*** Opening Records shown ***
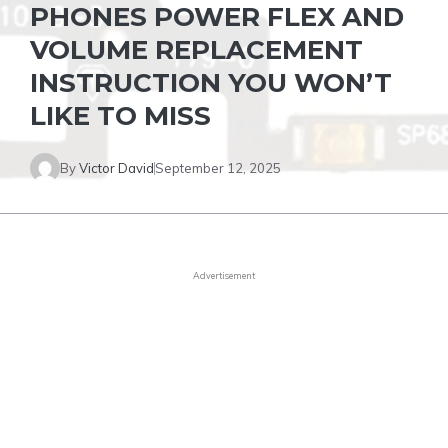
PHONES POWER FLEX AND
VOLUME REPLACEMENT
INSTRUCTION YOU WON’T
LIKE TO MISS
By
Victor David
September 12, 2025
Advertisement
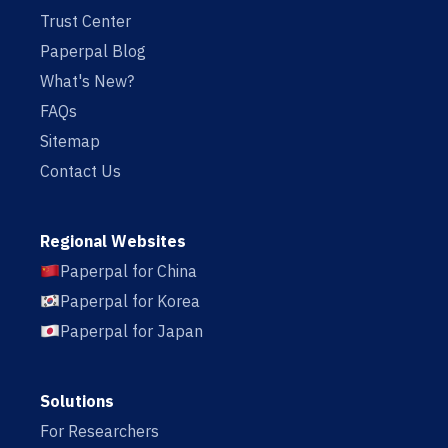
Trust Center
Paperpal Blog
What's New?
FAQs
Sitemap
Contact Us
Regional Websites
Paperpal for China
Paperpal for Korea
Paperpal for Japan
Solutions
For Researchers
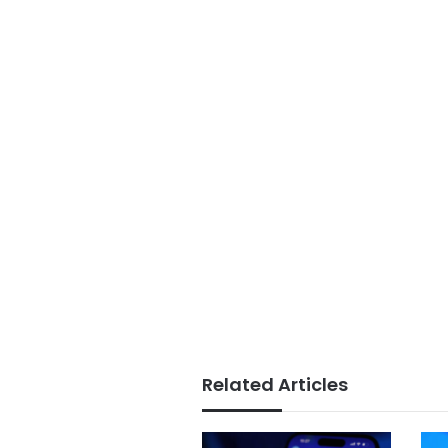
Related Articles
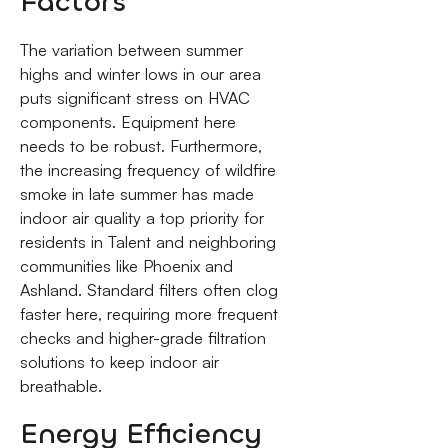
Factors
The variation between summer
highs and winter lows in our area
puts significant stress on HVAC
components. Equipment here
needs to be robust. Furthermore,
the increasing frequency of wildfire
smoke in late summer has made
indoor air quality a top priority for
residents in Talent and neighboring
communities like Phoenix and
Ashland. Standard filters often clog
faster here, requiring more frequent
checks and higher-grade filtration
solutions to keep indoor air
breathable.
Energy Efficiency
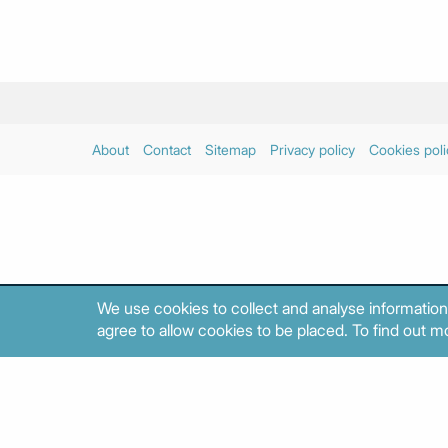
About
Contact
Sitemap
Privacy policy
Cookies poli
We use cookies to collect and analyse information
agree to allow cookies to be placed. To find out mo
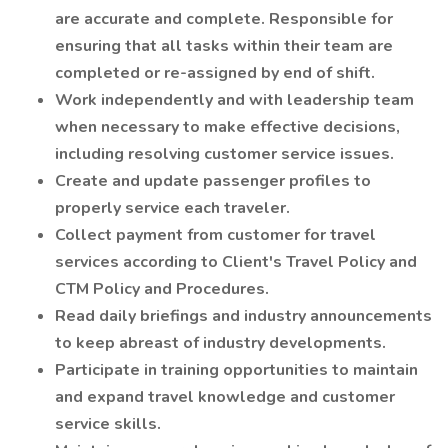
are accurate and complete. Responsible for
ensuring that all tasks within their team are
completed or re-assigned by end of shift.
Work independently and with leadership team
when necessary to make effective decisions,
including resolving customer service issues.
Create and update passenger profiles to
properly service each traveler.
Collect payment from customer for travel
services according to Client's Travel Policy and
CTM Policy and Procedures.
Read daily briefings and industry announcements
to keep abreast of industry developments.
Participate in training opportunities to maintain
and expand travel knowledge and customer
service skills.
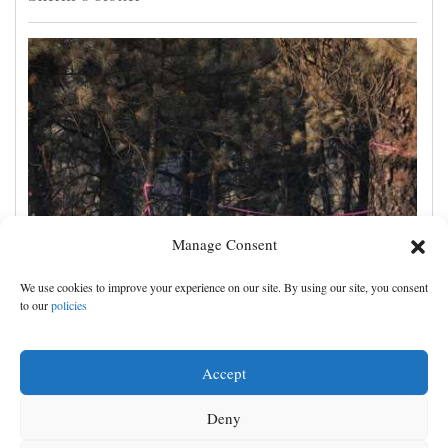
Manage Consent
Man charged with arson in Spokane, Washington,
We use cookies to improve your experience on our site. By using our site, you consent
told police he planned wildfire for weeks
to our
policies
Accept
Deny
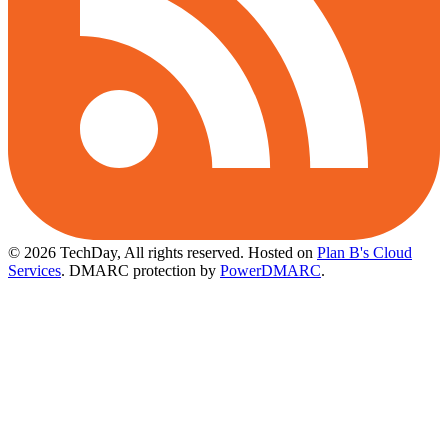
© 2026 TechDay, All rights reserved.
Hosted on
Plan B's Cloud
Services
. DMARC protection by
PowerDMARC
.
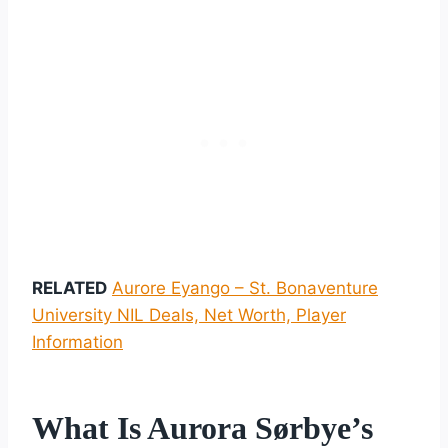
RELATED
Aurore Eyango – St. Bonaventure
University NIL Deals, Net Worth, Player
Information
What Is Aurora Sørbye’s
*** Closing Records shown ***
§ Task goal
Return only the part above that opens with the line containing "INSTRUCTION YOU WON’T" and closes with the line containing "needs to be", exactly and with both ends, skipping the pictures.

§ Final answer
INSTRUCTION YOU WON’T
LIKE TO MISS
By
Victor David
September 12, 2025
Advertisement
Trust Center
Paperpal Blog
What's New?
FAQs
Sitemap
Contact Us
Regional Websites
Paperpal for China
Paperpal for Korea
Paperpal for Japan
Solutions
For Researchers
Related Articles
Factors
The variation between summer
highs and winter lows in our area
puts significant stress on HVAC
components. Equipment here
needs to be robust. Furthermore,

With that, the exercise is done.